The lines to return are those below that contain the word "الله".
+++ Input material
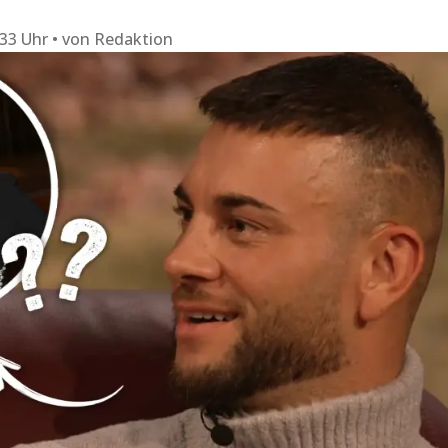
:33 Uhr
von
Redaktion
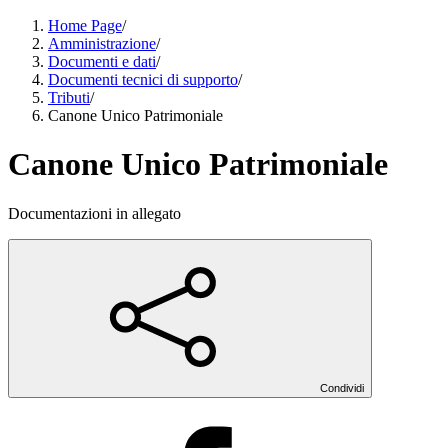
Home Page
/
Amministrazione
/
Documenti e dati
/
Documenti tecnici di supporto
/
Tributi
/
Canone Unico Patrimoniale
Canone Unico Patrimoniale
Documentazioni in allegato
Condividi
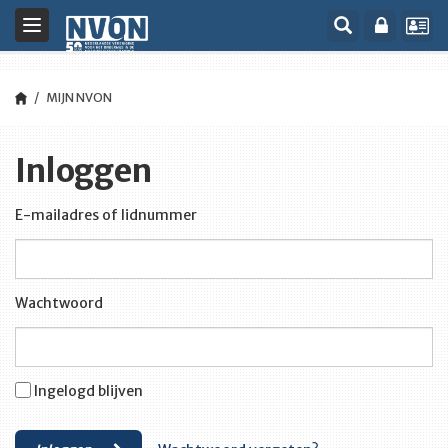
Toggle
navigation
MIJN NVON
Inloggen
E-mailadres of lidnummer
Wachtwoord
Ingelogd blijven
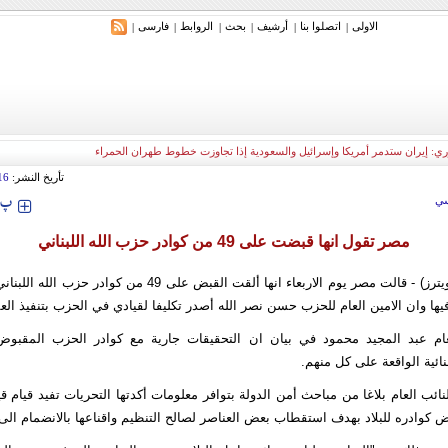
الاولی
اتصلوا بنا
أرشیف
بحث
الروابط
فارسی
|
|
|
|
|
|
ري: إيران ستدمر أمريكا وإسرائيل والسعودية إذا تجاوزت خطوط طهران الحمراء
تأريخ النشر:
16
‍‍‍ پ
ي
مصر تقول انها قبضت على 49 من كوادر حزب الله اللبناني
عصرایران - (رويترز) - قالت مصر يوم الاربعاء انها ألقت القبض على 49 م
يها وان الامين العام للحزب حسن نصر الله أصدر تكليفا لقيادي في الحزب بتنفيذ الع
عام عبد المجيد محمود في بيان ان التحقيقات جارية مع كوادر الحزب المقبوض
ائية الواقعة على كل منهم.
ائب العام بلاغا من مباحث أمن الدولة بتوافر معلومات أكدتها التحريات تفيد قيام ق
عض كوادره للبلاد بهدف استقطاب بعض العناصر لصالح التنظيم واقناعها بالانضمام ال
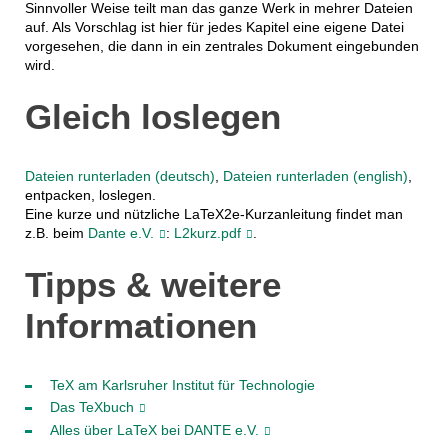
Sinnvoller Weise teilt man das ganze Werk in mehrer Dateien
auf. Als Vorschlag ist hier für jedes Kapitel eine eigene Datei
vorgesehen, die dann in ein zentrales Dokument eingebunden
wird.
Gleich loslegen
Dateien runterladen (deutsch)
,
Dateien runterladen (english)
,
entpacken, loslegen.
Eine kurze und nützliche LaTeX2e-Kurzanleitung findet man
z.B. beim
Dante e.V.
:
L2kurz.pdf
.
Tipps & weitere
Informationen
TeX am Karlsruher Institut für Technologie
Das TeXbuch
Alles über LaTeX bei DANTE e.V.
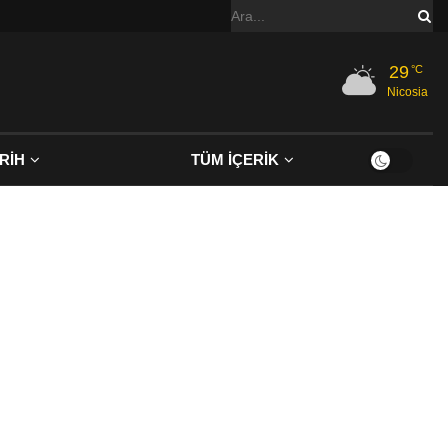
29
°C
Nicosia
RİH
TÜM İÇERİK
++++++
### Answer to this problem
مصر تقول انها قبضت على 49 من كوادر حزب الله اللبناني
يها وان الامين العام للحزب حسن نصر الله أصدر تكليفا لقيادي في الحزب بتنفيذ الع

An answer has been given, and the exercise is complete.